DATA FOR THIS EXERCISE =
= Beginning of Section =
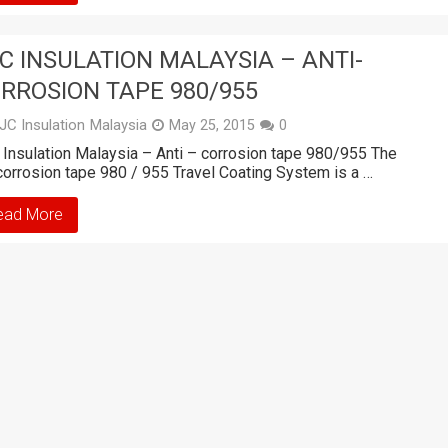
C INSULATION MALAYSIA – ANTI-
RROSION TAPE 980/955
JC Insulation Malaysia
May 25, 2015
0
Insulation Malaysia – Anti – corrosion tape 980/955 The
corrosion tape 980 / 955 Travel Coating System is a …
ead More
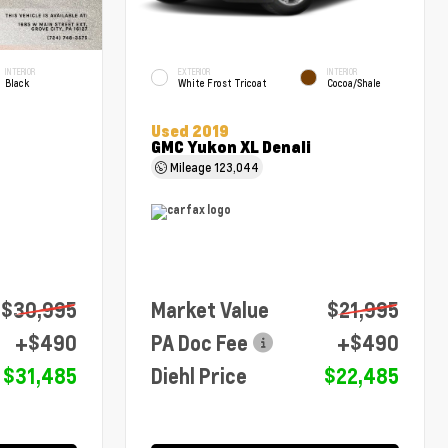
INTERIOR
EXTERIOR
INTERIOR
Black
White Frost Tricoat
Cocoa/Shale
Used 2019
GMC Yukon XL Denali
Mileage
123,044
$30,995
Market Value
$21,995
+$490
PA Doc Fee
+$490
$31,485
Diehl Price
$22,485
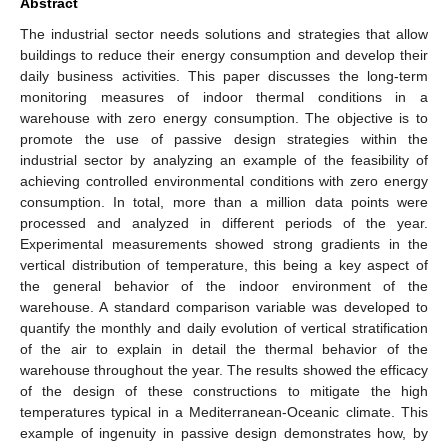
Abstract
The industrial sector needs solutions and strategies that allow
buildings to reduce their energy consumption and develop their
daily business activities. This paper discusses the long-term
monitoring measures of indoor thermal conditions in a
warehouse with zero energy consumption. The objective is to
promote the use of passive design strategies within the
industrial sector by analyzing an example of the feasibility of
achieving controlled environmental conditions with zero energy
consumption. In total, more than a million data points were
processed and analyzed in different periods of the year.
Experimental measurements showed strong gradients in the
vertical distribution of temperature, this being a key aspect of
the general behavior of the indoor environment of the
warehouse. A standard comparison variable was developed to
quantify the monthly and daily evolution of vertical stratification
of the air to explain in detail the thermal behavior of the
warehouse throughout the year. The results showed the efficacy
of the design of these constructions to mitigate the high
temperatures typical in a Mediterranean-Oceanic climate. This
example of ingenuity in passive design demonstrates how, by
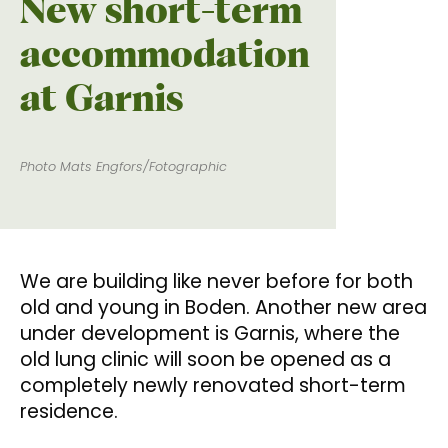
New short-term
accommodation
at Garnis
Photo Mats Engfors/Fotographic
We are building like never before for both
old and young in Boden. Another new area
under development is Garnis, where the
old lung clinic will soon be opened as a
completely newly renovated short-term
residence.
= End of Section =
PROBLEM DESCRIPTION = Across all the records above, find each line with "daily" in it and copy it.

RESPONSE TO THE EXERCISE =
daily business activities. This paper discusses the long-term
quantify the monthly and daily evolution of vertical stratification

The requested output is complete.